**AIM OF THE TASK**
Among the entries below, count the lines containing the string "Запишитесь". Only the count is needed.

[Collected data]
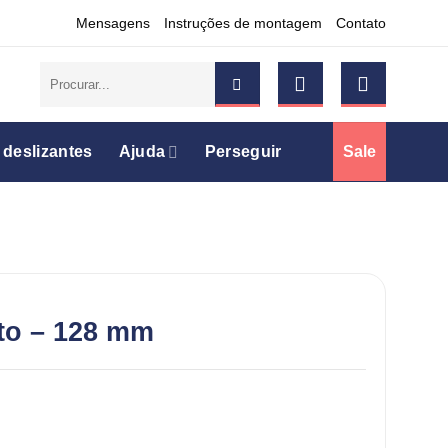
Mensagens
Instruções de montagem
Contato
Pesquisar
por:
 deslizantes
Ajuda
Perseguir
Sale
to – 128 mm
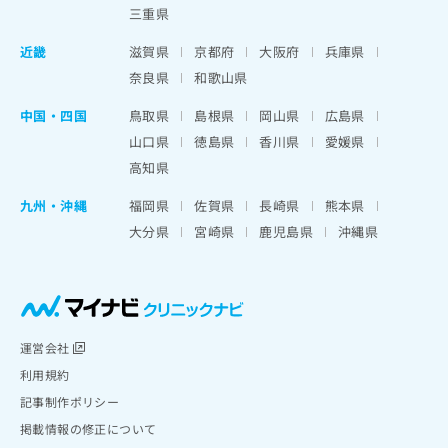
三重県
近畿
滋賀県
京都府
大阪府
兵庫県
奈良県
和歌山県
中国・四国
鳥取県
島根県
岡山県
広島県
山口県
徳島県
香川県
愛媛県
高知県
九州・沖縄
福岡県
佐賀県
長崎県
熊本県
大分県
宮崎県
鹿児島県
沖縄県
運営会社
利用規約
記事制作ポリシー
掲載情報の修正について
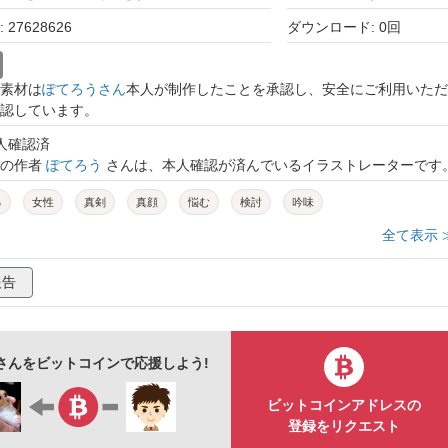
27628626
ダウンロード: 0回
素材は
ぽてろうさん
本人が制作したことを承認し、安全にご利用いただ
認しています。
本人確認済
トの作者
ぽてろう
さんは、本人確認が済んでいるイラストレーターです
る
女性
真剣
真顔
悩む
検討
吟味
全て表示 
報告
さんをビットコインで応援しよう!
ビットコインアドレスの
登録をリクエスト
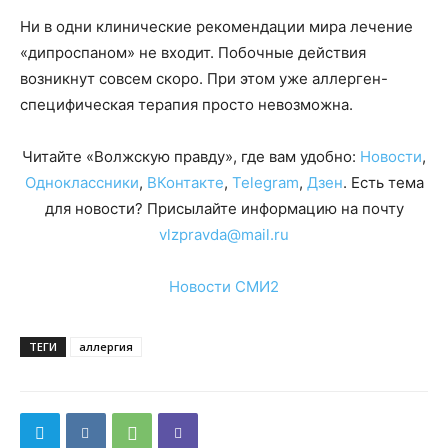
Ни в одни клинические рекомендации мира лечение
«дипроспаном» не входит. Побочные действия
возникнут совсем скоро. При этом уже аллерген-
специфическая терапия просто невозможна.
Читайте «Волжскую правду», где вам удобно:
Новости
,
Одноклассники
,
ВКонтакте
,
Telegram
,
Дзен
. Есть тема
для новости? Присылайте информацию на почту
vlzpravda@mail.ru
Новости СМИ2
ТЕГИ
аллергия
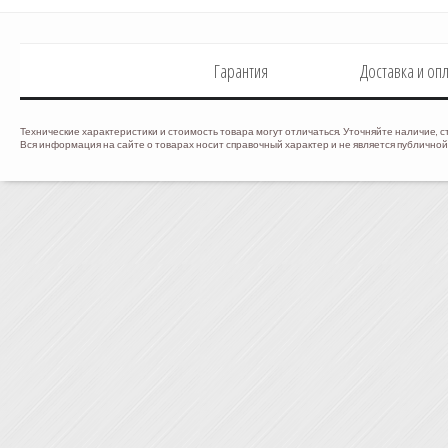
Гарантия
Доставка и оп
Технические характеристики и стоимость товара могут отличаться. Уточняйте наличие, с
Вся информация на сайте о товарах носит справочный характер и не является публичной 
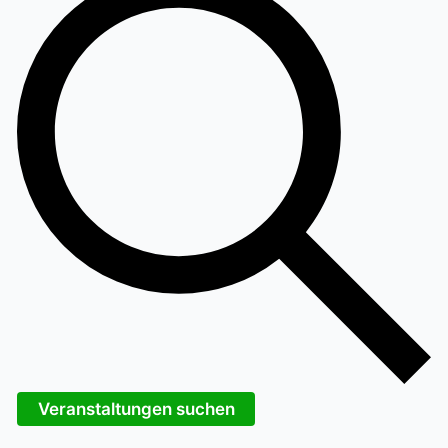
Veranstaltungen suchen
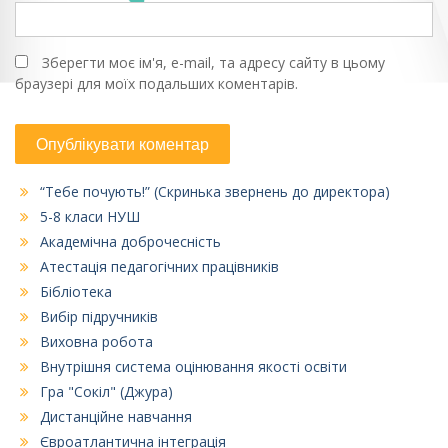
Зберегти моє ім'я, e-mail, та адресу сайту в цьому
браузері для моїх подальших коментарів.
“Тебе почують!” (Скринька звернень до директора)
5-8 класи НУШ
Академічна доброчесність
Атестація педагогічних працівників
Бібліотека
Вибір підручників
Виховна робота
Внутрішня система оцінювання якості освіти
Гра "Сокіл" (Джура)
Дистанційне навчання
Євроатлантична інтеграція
* * *
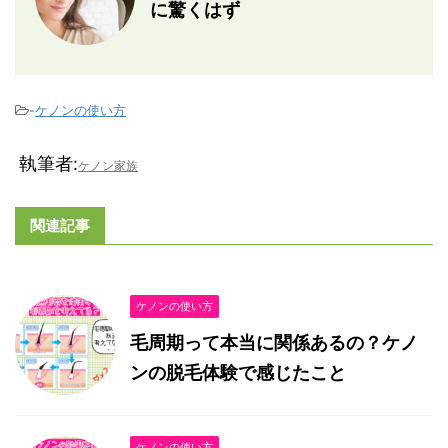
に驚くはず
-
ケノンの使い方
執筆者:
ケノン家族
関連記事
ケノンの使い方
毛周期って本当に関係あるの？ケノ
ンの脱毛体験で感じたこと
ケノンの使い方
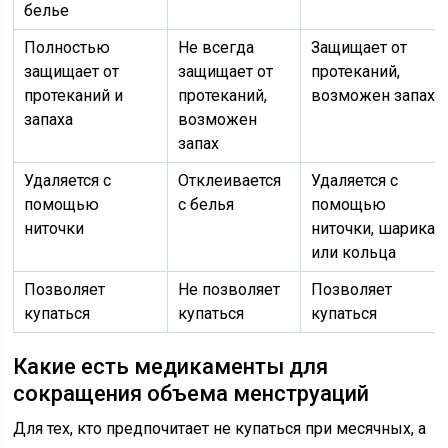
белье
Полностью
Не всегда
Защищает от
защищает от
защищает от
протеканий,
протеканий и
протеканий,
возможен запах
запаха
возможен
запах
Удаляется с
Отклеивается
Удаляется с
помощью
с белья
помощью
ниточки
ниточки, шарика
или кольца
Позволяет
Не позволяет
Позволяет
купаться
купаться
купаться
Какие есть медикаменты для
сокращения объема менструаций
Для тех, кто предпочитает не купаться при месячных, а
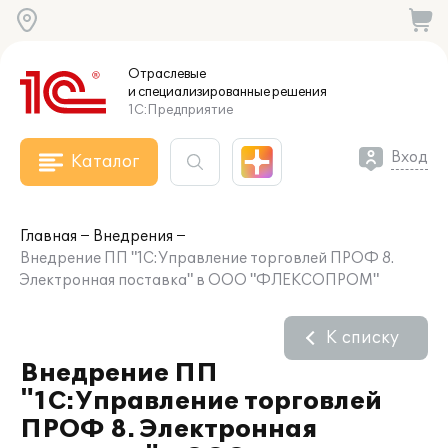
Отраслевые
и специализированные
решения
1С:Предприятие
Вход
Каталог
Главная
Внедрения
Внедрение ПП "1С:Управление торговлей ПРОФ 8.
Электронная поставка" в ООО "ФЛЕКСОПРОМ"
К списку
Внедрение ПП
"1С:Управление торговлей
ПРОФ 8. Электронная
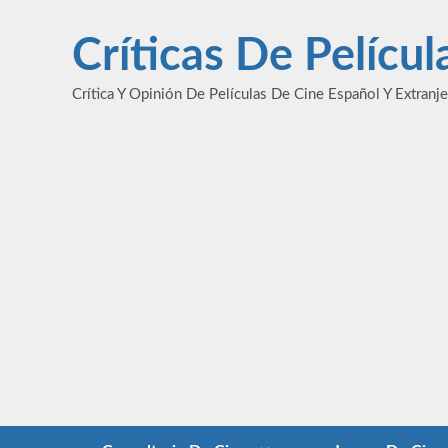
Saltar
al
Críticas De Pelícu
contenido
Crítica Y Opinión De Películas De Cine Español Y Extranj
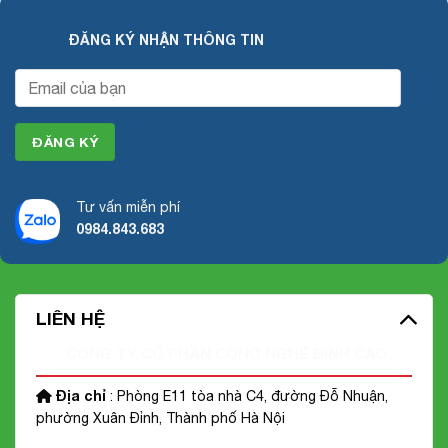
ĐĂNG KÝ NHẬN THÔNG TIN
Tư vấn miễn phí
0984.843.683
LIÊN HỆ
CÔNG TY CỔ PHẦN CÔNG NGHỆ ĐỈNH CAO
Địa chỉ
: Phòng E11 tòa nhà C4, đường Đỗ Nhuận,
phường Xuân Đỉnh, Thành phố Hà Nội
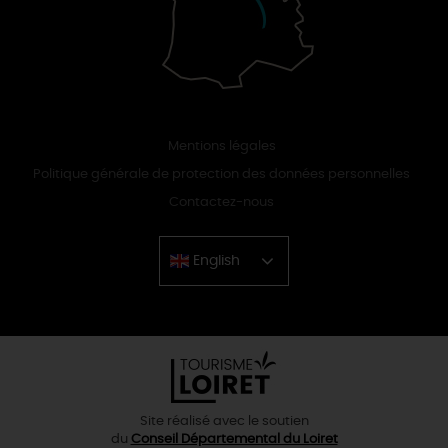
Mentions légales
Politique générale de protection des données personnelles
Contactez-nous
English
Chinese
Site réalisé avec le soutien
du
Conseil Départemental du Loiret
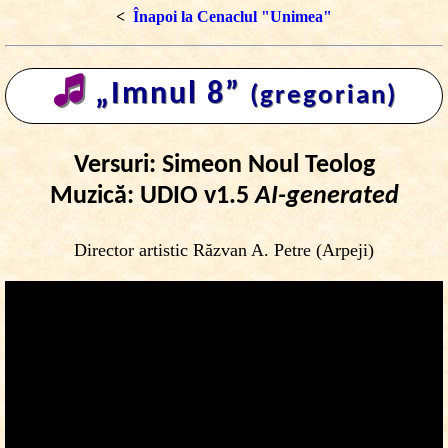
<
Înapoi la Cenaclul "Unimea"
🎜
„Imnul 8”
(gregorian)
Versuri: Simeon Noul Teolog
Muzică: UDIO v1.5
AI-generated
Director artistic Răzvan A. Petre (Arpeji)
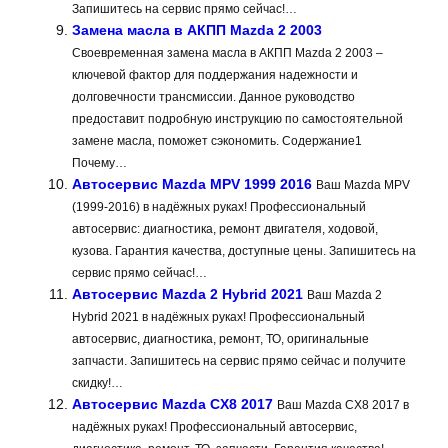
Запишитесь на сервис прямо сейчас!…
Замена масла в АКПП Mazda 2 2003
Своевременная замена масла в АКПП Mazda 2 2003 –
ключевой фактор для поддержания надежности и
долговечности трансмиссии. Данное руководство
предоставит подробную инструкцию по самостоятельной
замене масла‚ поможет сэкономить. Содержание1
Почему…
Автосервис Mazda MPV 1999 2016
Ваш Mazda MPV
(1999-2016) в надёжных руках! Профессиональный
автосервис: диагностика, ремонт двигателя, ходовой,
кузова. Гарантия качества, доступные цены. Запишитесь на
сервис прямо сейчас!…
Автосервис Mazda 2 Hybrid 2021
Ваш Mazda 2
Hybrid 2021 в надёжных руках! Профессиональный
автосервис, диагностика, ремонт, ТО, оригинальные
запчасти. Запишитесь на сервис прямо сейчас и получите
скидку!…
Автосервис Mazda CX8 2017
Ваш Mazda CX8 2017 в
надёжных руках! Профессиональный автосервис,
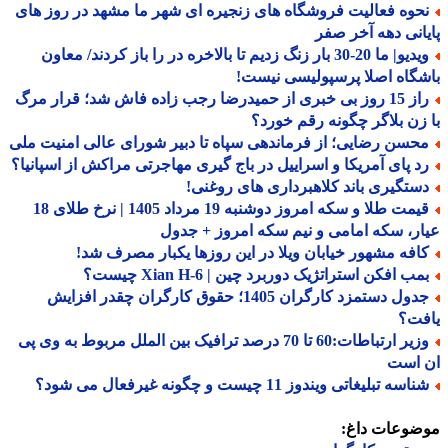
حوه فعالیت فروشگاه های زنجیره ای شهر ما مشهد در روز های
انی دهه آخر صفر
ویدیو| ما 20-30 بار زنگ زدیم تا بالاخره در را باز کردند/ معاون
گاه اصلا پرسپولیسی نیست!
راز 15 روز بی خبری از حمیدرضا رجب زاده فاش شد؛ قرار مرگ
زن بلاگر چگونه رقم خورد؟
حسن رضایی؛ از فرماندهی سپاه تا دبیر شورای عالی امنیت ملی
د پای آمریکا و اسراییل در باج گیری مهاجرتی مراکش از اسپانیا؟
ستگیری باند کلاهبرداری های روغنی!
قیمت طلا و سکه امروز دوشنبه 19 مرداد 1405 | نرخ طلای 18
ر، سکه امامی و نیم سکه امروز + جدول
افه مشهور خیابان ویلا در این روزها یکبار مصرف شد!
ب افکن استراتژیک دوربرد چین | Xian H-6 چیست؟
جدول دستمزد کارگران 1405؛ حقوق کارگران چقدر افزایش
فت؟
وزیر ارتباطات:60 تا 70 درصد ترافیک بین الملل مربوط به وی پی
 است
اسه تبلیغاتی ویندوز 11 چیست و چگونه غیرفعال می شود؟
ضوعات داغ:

**FINISHED EXERCISE**
3